Per the eligible service member’s clause, he completed 26 years
of service at the time that he retired. As a result, he is
eligible for this benefit as he attained 20 plus years of
service before 1 August 2009. He, in no way, would have
predicted having the medical problems he currently faces. He
asks the Board to waive the requirements of being retired on or
2
about 1 August 2009 to allow his daughter the opportunity to
complete her education. She has no other means of support and
he is unable to go back to work.
He asks the Board to allow his daughter to use the benefit for
which he faithfully served this country to earn. The benefit
would go unused otherwise. To deny this request would be unjust
to a disabled veteran who served his country for 26 years.
The applicant’s complete response, with attachments, is at
Exhibit D.
________________________________________________________________
THE BOARD CONCLUDES THAT:
1. The applicant has exhausted all remedies provided by
existing law or regulations.
2. The application was timely filed.
3. Insufficient relevant evidence has been presented to
demonstrate the existence of an error or injustice. We took
notice of the applicant’s complete submission in judging the
merits of this case; however, we find insufficient evidence of
an error or injustice to warrant corrective action. The facts
and opinions stated in the advisory opinion appear to be based
on the evidence of record and have not been adequately rebutted
by the applicant; most notably, that the program was not in
effect at the time of the applicant’s retirement. Therefore, in
the absence of evidence to the contrary, we find no basis to
recommend granting the relief sought in this application.
4. The applicant's case is adequately documented and it has not
been shown that a personal appearance with or without counsel
will materially add to our understanding of the issues involved.

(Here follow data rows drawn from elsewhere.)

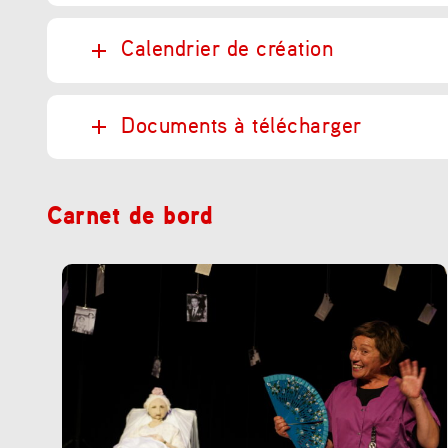
Calendrier de création
Documents à télécharger
Carnet de bord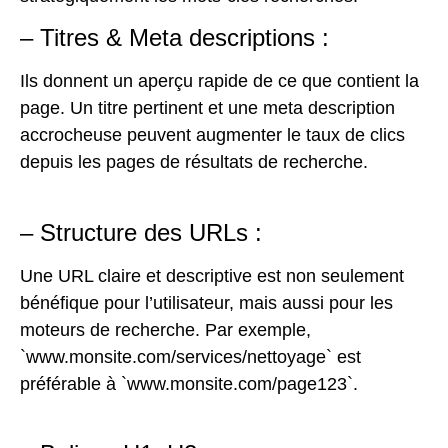
– Titres & Meta descriptions :
Ils donnent un aperçu rapide de ce que contient la
page. Un titre pertinent et une meta description
accrocheuse peuvent augmenter le taux de clics
depuis les pages de résultats de recherche.
– Structure des URLs :
Une URL claire et descriptive est non seulement
bénéfique pour l’utilisateur, mais aussi pour les
moteurs de recherche. Par exemple,
`www.monsite.com/services/nettoyage` est
préférable à `www.monsite.com/page123`.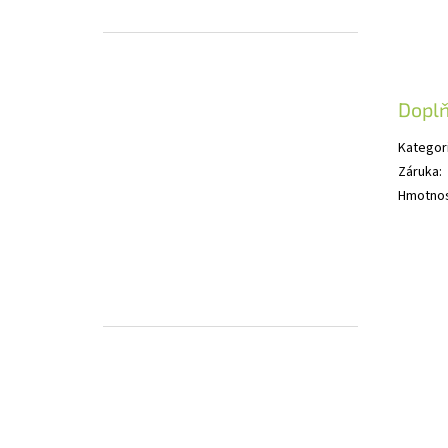
Dopl
Kategor
Záruka
:
Hmotno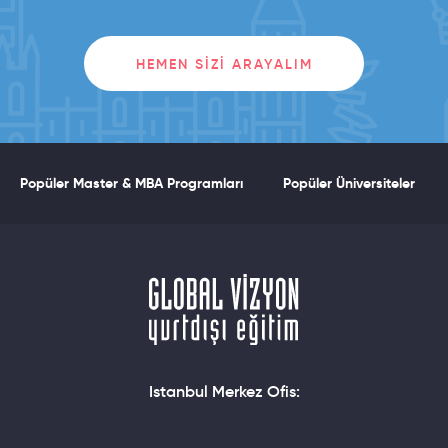
HEMEN SIZI ARAYALIM
Popüler Master & MBA Programları
Popüler Üniversiteler
Istanbul Merkez Ofis: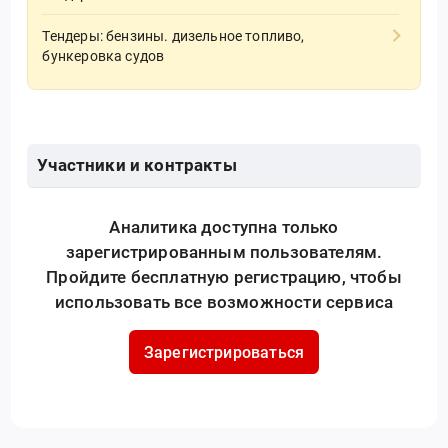
Тендеры: бензины. дизельное топливо,
бункеровка судов
Участники и контракты
Аналитика доступна только
зарегистрированным пользователям.
Пройдите бесплатную регистрацию, чтобы
использовать все возможности сервиса
Зарегистрироваться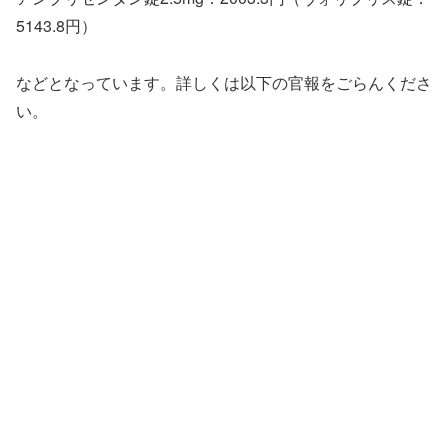
5143.8円）
などとなっています。詳しくは以下の官報をごらんくださ
い。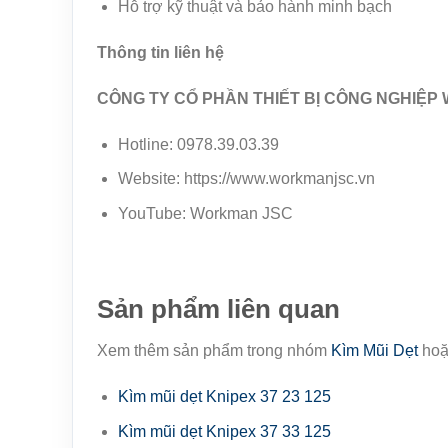
Hỗ trợ kỹ thuật và bảo hành minh bạch
Thông tin liên hệ
CÔNG TY CỔ PHẦN THIẾT BỊ CÔNG NGHIỆ
Hotline: 0978.39.03.39
Website: https://www.workmanjsc.vn
YouTube: Workman JSC
Sản phẩm liên quan
Xem thêm sản phẩm trong nhóm
Kìm Mũi Dẹt
hoặ
Kìm mũi dẹt Knipex 37 23 125
Kìm mũi dẹt Knipex 37 33 125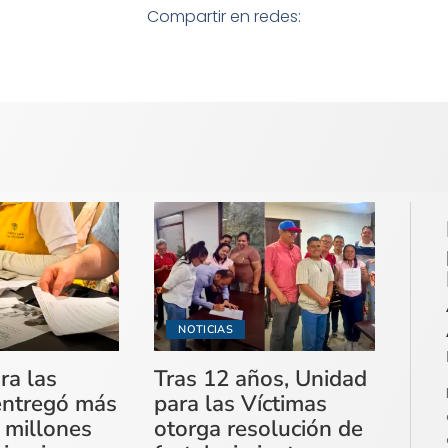
Compartir en redes:
NOTICIAS
ra las
Tras 12 años, Unidad
entregó más
para las Víctimas
 millones
otorga resolución de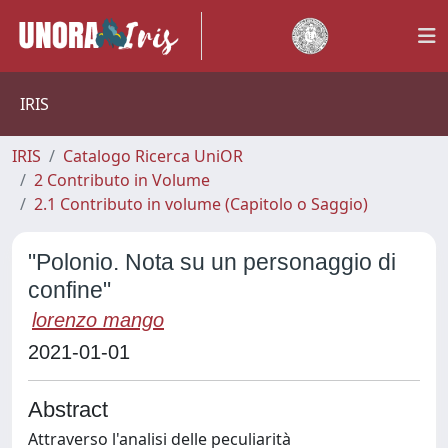
IRIS
IRIS
Catalogo Ricerca UniOR
2 Contributo in Volume
2.1 Contributo in volume (Capitolo o Saggio)
"Polonio. Nota su un personaggio di
confine"
lorenzo mango
2021-01-01
Abstract
Attraverso l'analisi delle peculiarità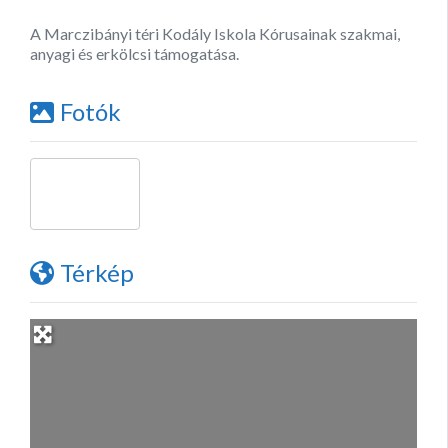
A Marczibányi téri Kodály Iskola Kórusainak szakmai,
anyagi és erkölcsi támogatása.
Fotók
Térkép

Therefore, the request for a hearing is not favorably
considered.
___________________________________________________________________
THE BOARD DETERMINES THAT:
The applicant be notified that the evidence presented did not
demonstrate the existence of material error or injustice; that the
application was denied without a personal appearance; and that the
application will only be reconsidered upon the submission of newly
discovered relevant evidence not considered with this application
3
, Panel Chair
, Member
, Member
The following members of the Board considered AFBCMR Docket
Number BC-2012-02439 in Executive Session on 11 February 2013,
under the provisions of AFI 36-2603:
The following documentary evidence was considered:
Exhibit A. DD Form 149, dtd 1 Jun 12, w/atchs.
Exhibit B. Letter, AFPC/DPSIT, dtd 19 Jun 12.
Exhibit C. Letter, SAF/MRBR, dtd 26 Jul 12,
Exhibit D. Letter, Applicant’s Response, dtd 10 Aug 12, w/atchs.